Trade wars escalate to hot wars – empirically proven Miller and Elwood 1988 (Vincent H., pres. ISIL and James R., VP, ISIL, “Free Trade”, p.
http://www.isil.org/resources/lit/free-trade-protectionism.html) History is not lacking in examples of cold trade wars escalating into hot shooting wars: Europe suffered from almost non-stop wars during the 17th and 18th centuries, when restrictive trade policy (mercantilism) was the rule; rival governments fought each other to expand their empires and to exploit captive markets. British tariffs provoked the American colonists to revolution, and later the Northerndominated US government imposed restrictions on Southern cotton exports - a major factor leading to the American Civil War.
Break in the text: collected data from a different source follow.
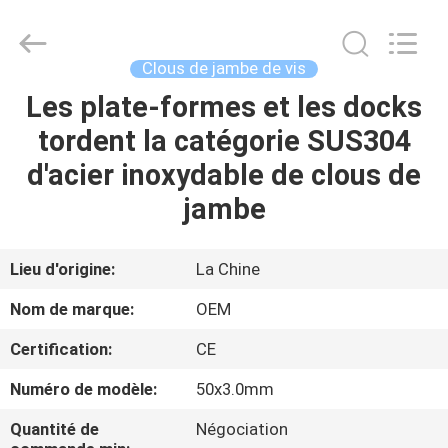
2026
Yuanjia
Leren
Business
License.
Clous de jambe de vis
All
Rights
Reserved.
Les plate-formes et les docks
MAISON
tordent la catégorie SUS304
PRODUITS
d'acier inoxydable de clous de
jambe
AU
SUJET
Lieu d'origine:
La Chine
DE
Nom de marque:
OEM
NOUS
Certification:
CE
Numéro de modèle:
50x3.0mm
VISITE
D'USINE
Quantité de
Négociation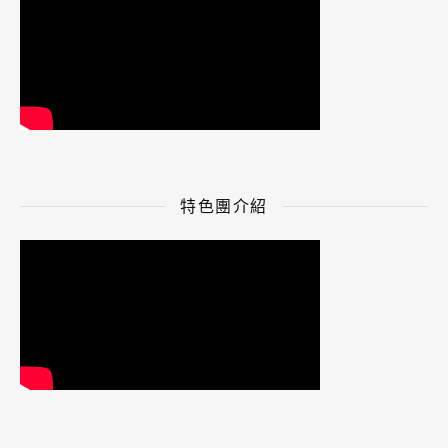
特色團介紹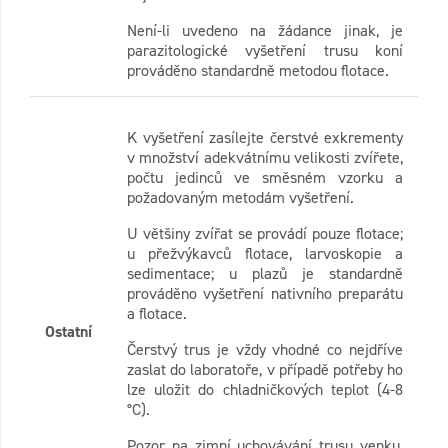
Není-li uvedeno na žádance jinak, je
parazitologické vyšetření trusu koní
prováděno standardně metodou flotace.
K vyšetření zasílejte čerstvé exkrementy
v množství adekvátnímu velikosti zvířete,
počtu jedinců ve směsném vzorku a
požadovaným metodám vyšetření.
U většiny zvířat se provádí pouze flotace;
u přežvýkavců flotace, larvoskopie a
sedimentace; u plazů je standardně
prováděno vyšetření nativního preparátu
a flotace.
Ostatní
Čerstvý trus je vždy vhodné co nejdříve
zaslat do laboratoře, v případě potřeby ho
lze uložit do chladničkových teplot (4-8
°C).
Pozor na zimní uchovávání trusu venku,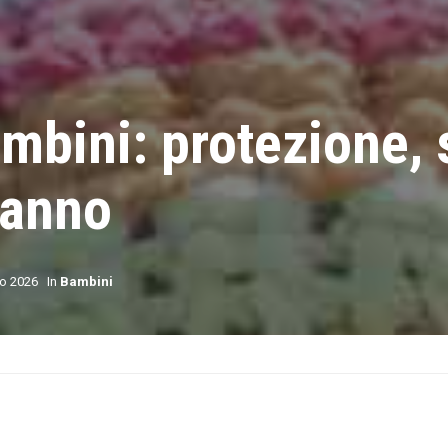
mbini: protezione, s
’anno
o 2026
In
Bambini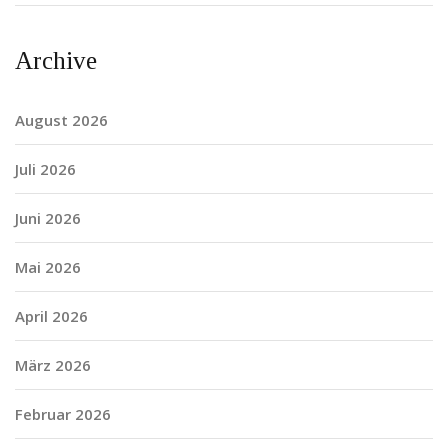
Archive
August 2026
Juli 2026
Juni 2026
Mai 2026
April 2026
März 2026
Februar 2026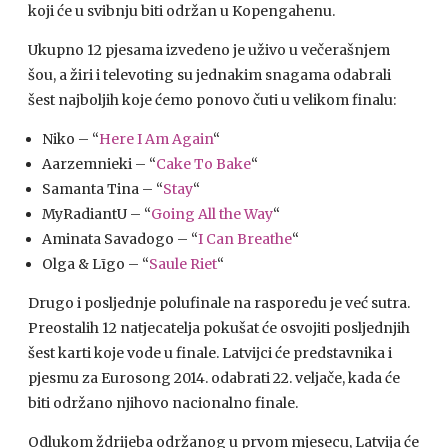
koji će u svibnju biti održan u Kopengahenu.
Ukupno 12 pjesama izvedeno je uživo u večerašnjem
šou, a žiri i televoting su jednakim snagama odabrali
šest najboljih koje ćemo ponovo čuti u velikom finalu:
Niko – “
Here I Am Again
“
Aarzemnieki – “
Cake To Bake
“
Samanta Tina – “
Stay
“
MyRadiantU – “
Going All the Way
“
Aminata Savadogo – “
I Can Breathe
“
Olga & Līgo – “
Saule Riet
“
Drugo i posljednje polufinale na rasporedu je već sutra.
Preostalih 12 natjecatelja pokušat će osvojiti posljednjih
šest karti koje vode u finale. Latvijci će predstavnika i
pjesmu za Eurosong 2014. odabrati 22. veljače, kada će
biti održano njihovo nacionalno finale.
Odlukom ždrijeba održanog u prvom mjesecu, Latvija će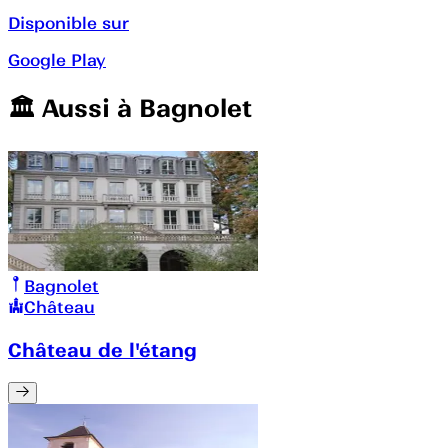
Disponible sur
Google Play
🏛️️ Aussi à
Bagnolet
Bagnolet
Château
Château de l'étang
In the late 19th Century, after a half century of general free trade (which brought a half-century of peace), short-sighted politicians throughout Europe again began erecting trade barriers. Hostilities built up until they eventually exploded into World War I. In 1930, facing only a mild recession, US President Hoover ignored warning pleas in a petition by 1028 prominent economists and signed the notorious Smoot-Hawley Act, which raised some tariffs to 100% levels. Within a year, over 25 other governments had retaliated by passing similar laws. The result? World trade came to a grinding halt, and the entire world was plunged into the "Great Depression" for the rest of the decade. The depression in turn led to World War II.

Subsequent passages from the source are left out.